JAVASCRIPT
Extract All Links (`href`) from HTML Anchor Tags
Discover how to efficiently extract all URL links from `<a>` tags within an HTML string using a simple yet powerful regular expression in JavaScript.
const htmlString = `<a href="https://example.com/page1" class="link">Link 1</a>
<p>Some text</p>
<a href='http://anothersite.org/path/to/resource' id="my-link">Link 2</a>
<a target="_blank" href="/local/page.html">Local Link</a>`;
const hrefPattern = /<a\s+(?:[^>]*?\s+)?href=(?:"(.*?)"|'(.*?)')/g;
const extractedLinks = [];
let match;
while ((match = hrefPattern.exec(htmlString)) !== null) {
// match[1] captures double-quoted href, match[2] captures single-quoted href
extractedLinks.push(match[1] || match[2]);
}
console.log(extractedLinks);
// Expected: [ 'https://example.com/page1', 'http://anothersite.org/path/to/resource', '/local/page.html' ]
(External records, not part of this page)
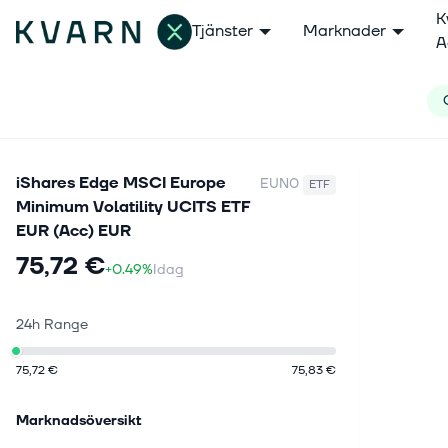
K
Tjänster
Marknader
A
iShares Edge MSCI Europe
EUN0
ETF
Minimum Volatility UCITS ETF
EUR (Acc) EUR
75,72 €
+0.49%
Idag
24h Range
75,72 €
75,83 €
Marknadsöversikt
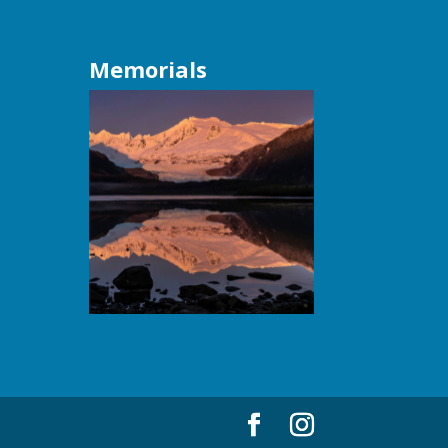
Memorials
How it works: This regex pattern identifies and extracts the `href` attribute values from `<a>` tags in an HTML string. It uses a non-greedy match to capture the URL within either single or double quotes, ensuring proper extraction even when other attributes are present. The `g` flag allows it to find all occurrences in the string, making it useful for scraping links from HTML content.